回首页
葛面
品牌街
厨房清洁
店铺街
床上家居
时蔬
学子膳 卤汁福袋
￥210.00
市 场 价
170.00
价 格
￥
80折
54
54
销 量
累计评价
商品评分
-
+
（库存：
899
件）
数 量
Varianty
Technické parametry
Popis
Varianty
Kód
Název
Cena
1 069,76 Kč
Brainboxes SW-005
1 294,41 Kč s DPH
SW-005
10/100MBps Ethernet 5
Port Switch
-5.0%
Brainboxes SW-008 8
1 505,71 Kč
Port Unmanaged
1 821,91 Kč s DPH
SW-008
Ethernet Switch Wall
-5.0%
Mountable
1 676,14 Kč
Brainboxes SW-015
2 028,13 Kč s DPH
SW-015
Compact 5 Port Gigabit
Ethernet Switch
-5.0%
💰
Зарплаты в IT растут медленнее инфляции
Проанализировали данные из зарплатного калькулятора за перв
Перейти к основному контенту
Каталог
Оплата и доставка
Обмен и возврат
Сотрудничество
● ● ●
— Work order —
Could you report every line of the material that contains the string "Brainboxes"?

— Answer below —
Brainboxes SW-005
Brainboxes SW-008 8
Brainboxes SW-015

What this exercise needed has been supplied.